In the previous article, we mentioned that one of the ways companies can improve and support the mental health of their employees is by regularly holding activities that allow staff to build rapport, improve communication, and increase co-workers’ understanding of one another’s strengths and weaknesses. If you are a business owner or a manager with staff who are not working in the same physical space, you might want to consider conducting virtual team-building exercises. As long as the participants can interact using an internet-connected tool like chat, video conference, etc., you can adapt many traditional team-building exercises to accommodate remote workers.
Below are 6 fun and effective activities that will help your team members work together and start bonding:
1. Favorite Things.
This simple activity is a good way for team members to get to know each other in a fun and relaxing way — because there are no wrong answers, participants will not feel stressed or anxious when they are called to share.
Mechanics: Assign a favorite thing topic, such as “Favorite thing about working from home” or “Favorite part about working for [company].” Everyone takes turns speaking.
2. Birth Map.
This allows people to share something more personal about themselves. Share a country or world map on your screen and ask people to place a pin on or near their birth place.
Mechanics: Ask participants to share a story or interesting trivia about their place of birth.
3. Virtual Coffee Breaks.
This is an easy but effective way to catch up with team members.
Mechanics: Schedule a 15-minute period every day or even once a week when everyone in the team joins a video chat with a cup of coffee or their favorite beverage in hand, and they just talk to each other. Ideally, conversations must be not related to work and purely for fun, just like they might be if everyone was having a coffee break at the office together.
4. Game Day.
There are many group games that can be done online. At the start of the week, send out an email asking the team to vote on what game they would like to play for the week.
Mechanics: Once a week, block off an hour within office hours or immediately after work and create a separate meeting room where participants can play as a group.
5. Movie Night
Similar to #4, you can host a monthly or quarterly movie night (or day). Ask everyone to vote for a movie and a time to watch it. Make sure that the films being considered are appropriately-themed and will not offend anybody’s religious, political, or gender views.
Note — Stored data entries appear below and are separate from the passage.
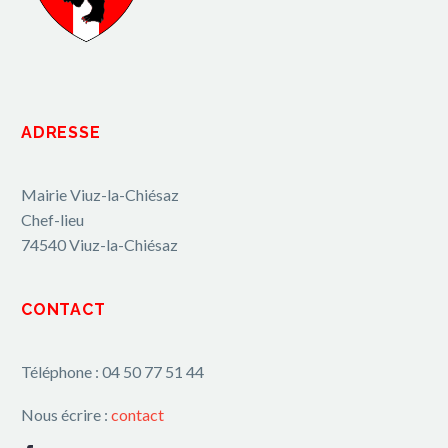
ADRESSE
Mairie Viuz-la-Chiésaz
Chef-lieu
74540 Viuz-la-Chiésaz
CONTACT
Téléphone : 04 50 77 51 44
Nous écrire :
contact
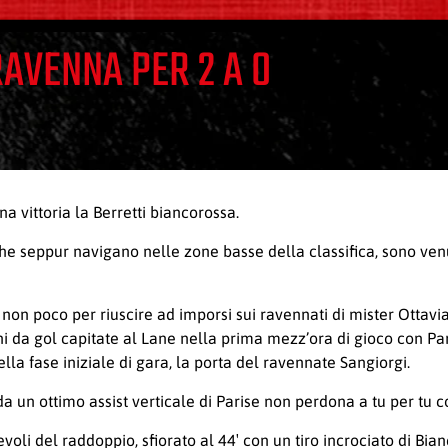
RAVENNA PER 2 A 0
 vittoria la Berretti biancorossa.
 che seppur navigano nelle zone basse della classifica, sono ven
 non poco per riuscire ad imporsi sui ravennati di mister Ottavi
ni da gol capitate al Lane nella prima mezz’ora di gioco con Pa
la fase iniziale di gara, la porta del ravennate Sangiorgi.
da un ottimo assist verticale di Parise non perdona a tu per tu c
voli del raddoppio, sfiorato al 44′ con un tiro incrociato di Bi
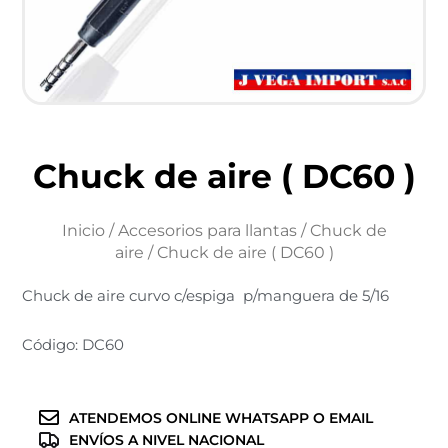
Chuck de aire ( DC60 )
Inicio
/
Accesorios para llantas
/
Chuck de
aire
/ Chuck de aire ( DC60 )
Chuck de aire curvo c/espiga p/manguera de 5/16
Código: DC60
ATENDEMOS ONLINE WHATSAPP O EMAIL
ENVÍOS A NIVEL NACIONAL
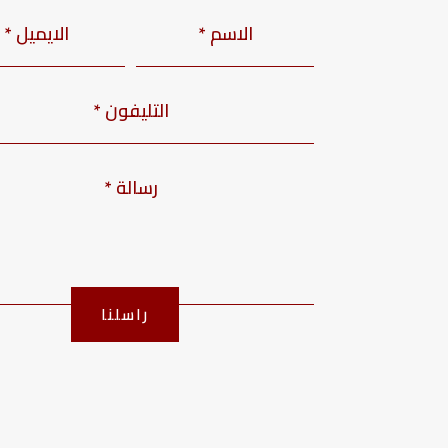
راسلنا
Mechanics: Consider opening the chat function on the videoconferencing software so that everyone can share real-time reactions during the movie.
6. Personality Test
Completing personality tests like the Myers-Briggs Type Indicator helps team members and managers figure out each other’s potential strengths and weaknesses as well as who might work well together and who would do best being left alone. Use the results of the personality tests to open up a conversation. If you’re a manager, use the opportunity to find out what your employees’ goals are for personal and professional growth, and help them reach those goals. If you’re a worker, think about where you want to be in the company—and use your test results to discuss those goals with your supervisors.
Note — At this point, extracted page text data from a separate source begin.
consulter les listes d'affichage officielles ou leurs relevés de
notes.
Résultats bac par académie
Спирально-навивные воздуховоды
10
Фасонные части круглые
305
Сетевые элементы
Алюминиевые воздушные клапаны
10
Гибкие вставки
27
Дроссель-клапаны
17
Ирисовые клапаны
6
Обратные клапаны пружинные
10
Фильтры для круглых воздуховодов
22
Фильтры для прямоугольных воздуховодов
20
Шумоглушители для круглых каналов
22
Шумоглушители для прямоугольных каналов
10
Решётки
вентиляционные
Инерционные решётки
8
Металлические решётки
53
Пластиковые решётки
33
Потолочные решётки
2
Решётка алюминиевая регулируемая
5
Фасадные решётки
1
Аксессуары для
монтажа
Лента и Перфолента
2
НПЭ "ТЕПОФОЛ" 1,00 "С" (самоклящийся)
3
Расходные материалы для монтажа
Mechanics: The Myers-Briggs Test can be taken online at a cost. But the benefits include giving team members the chance to get to know each other on a deeper level, which will help everyone bond and learn how to communicate more effectively.
Virtual team-building activities are a safe way to help team members feel more comfortable with each other, reducing feelings of isolation and loneliness and building better connections and shared understanding.